§ Task to complete
Using the records below, write out again exactly the lines that begin at the line containing "導入支援サービス一覧 (69, 2488)" and end at the line containing "個人情報保護ポリシー (90, 2513)", and no other lines.

§ Data to examine
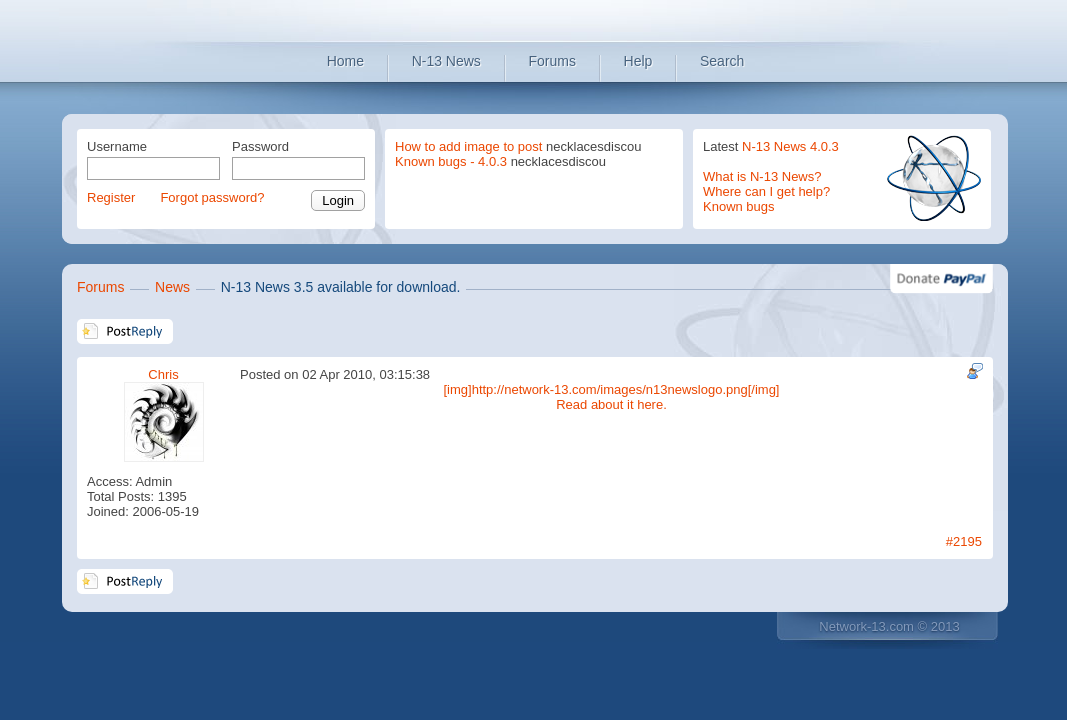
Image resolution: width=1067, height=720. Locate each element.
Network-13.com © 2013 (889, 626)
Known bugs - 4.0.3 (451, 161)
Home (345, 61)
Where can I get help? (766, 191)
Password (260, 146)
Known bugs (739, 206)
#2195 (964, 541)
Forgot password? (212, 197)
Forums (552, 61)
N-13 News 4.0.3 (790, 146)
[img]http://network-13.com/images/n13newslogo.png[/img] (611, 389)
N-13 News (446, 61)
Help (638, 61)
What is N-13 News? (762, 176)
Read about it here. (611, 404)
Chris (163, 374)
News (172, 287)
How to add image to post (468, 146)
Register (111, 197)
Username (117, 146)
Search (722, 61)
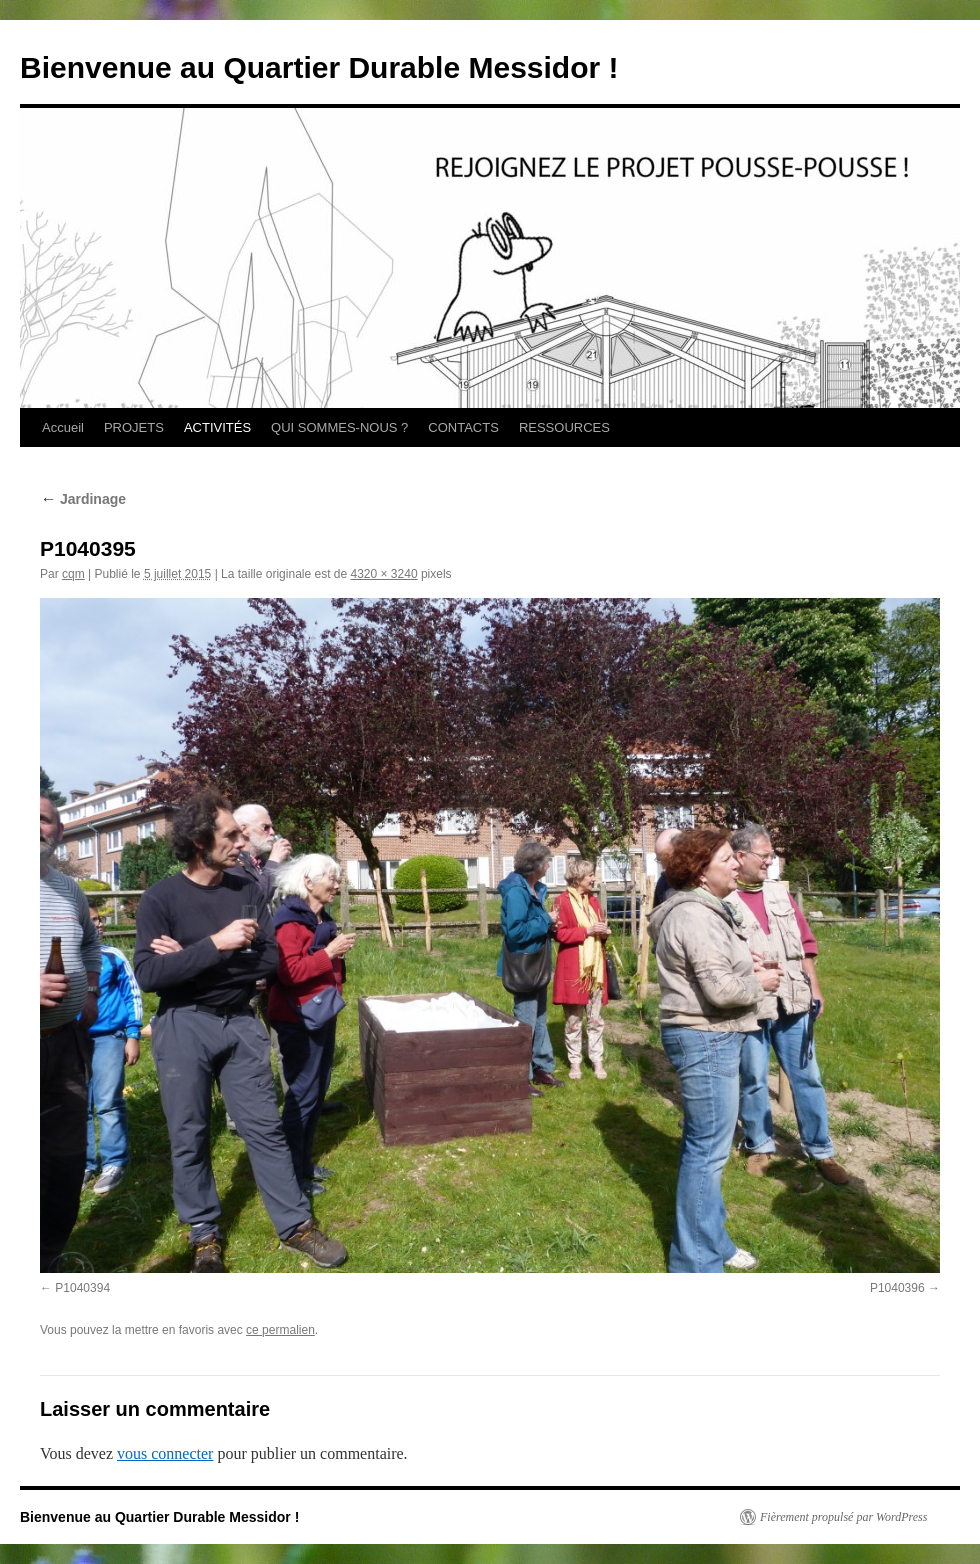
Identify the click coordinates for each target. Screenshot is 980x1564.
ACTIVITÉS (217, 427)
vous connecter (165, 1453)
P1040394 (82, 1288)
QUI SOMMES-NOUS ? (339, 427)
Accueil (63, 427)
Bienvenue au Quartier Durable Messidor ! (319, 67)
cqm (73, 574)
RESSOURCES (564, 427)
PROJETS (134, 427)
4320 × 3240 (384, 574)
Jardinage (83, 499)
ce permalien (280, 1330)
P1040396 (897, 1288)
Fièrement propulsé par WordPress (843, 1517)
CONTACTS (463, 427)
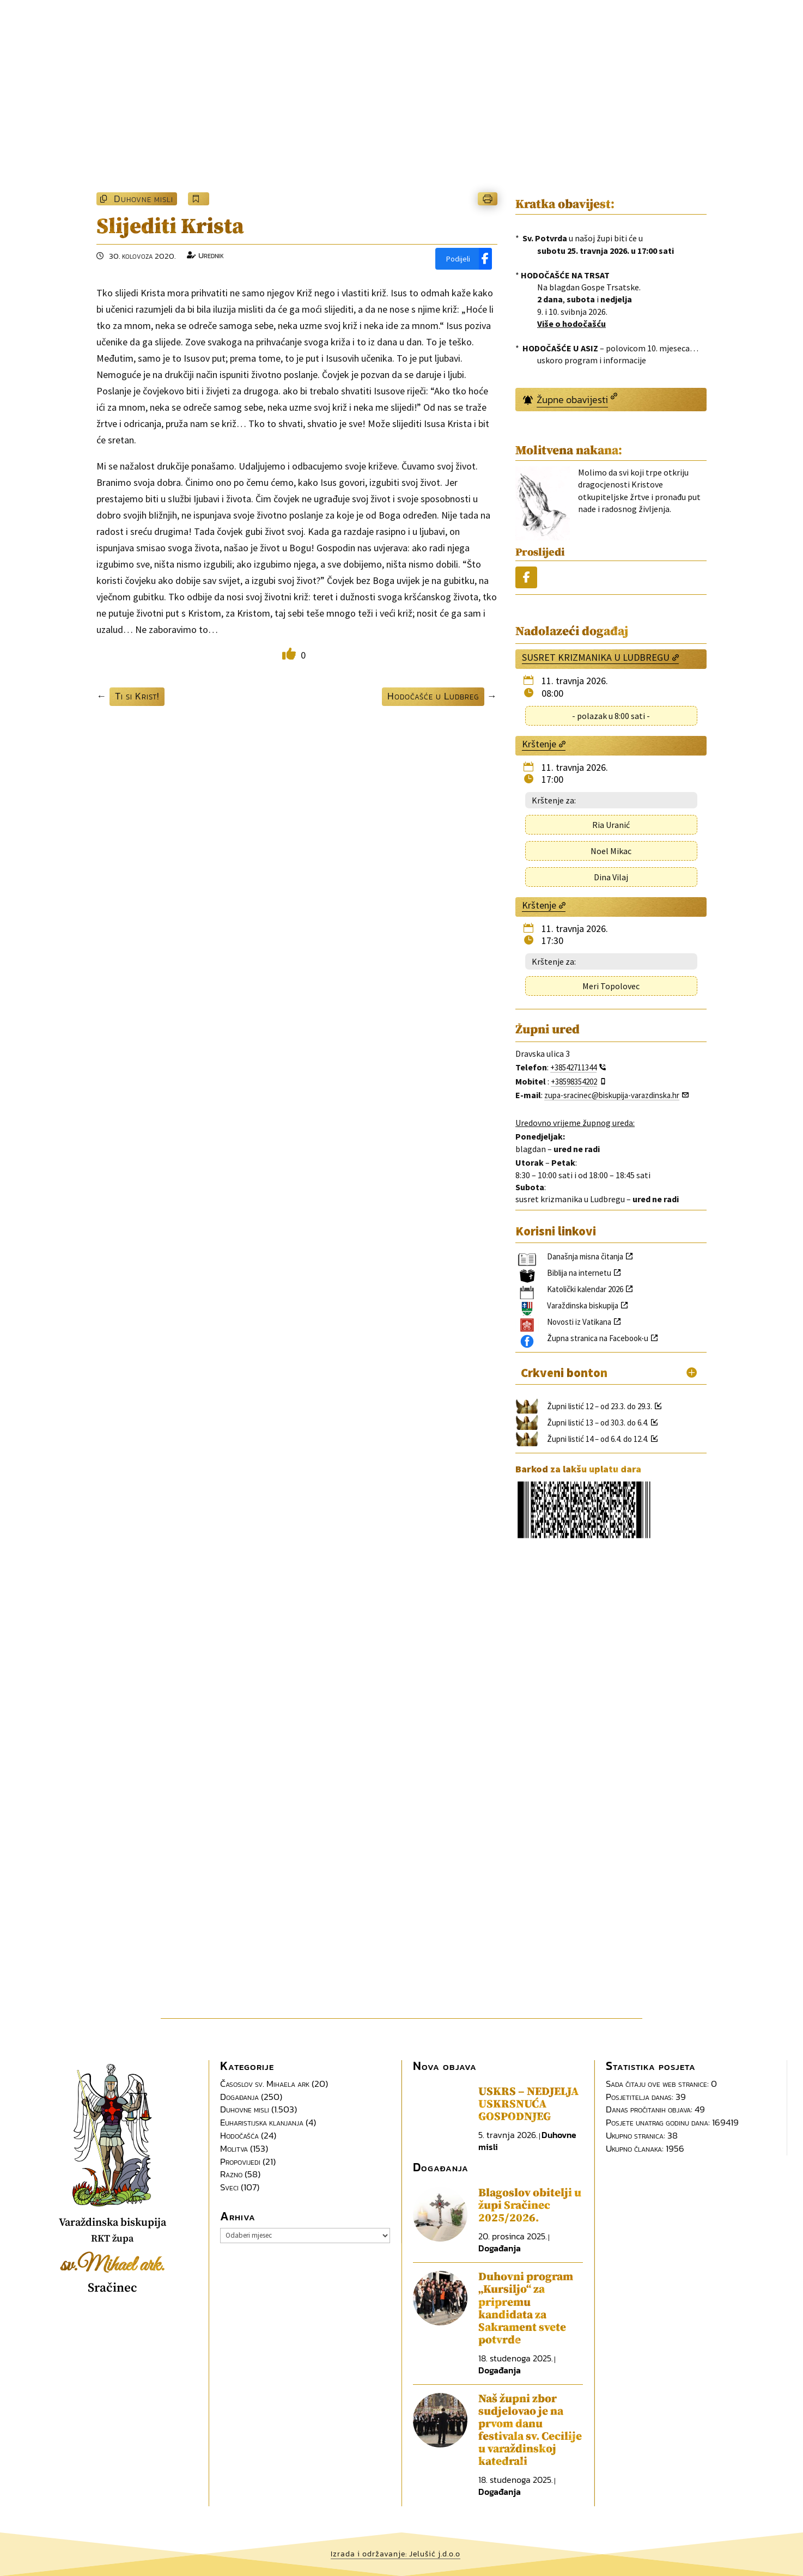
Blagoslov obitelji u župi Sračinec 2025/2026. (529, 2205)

* * *

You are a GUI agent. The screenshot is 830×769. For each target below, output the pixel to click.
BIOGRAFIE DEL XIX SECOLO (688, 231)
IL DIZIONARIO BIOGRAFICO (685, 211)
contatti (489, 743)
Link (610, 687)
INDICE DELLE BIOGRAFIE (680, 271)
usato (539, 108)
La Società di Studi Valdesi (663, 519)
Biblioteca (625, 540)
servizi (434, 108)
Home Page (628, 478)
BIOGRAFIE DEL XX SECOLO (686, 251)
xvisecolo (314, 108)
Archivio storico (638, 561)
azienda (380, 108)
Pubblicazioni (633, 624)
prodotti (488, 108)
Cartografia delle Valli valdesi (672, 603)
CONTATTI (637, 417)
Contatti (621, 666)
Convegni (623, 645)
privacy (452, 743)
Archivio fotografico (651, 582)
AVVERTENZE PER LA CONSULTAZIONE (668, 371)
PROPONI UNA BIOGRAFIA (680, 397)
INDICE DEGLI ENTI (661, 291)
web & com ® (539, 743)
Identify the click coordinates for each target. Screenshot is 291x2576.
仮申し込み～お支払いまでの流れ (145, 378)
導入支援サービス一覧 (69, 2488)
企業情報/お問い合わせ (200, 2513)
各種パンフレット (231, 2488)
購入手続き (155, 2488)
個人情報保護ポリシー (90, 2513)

§ Solution
導入支援サービス一覧 (69, 2488)
企業情報/お問い合わせ (200, 2513)
各種パンフレット (231, 2488)
購入手続き (155, 2488)
個人情報保護ポリシー (90, 2513)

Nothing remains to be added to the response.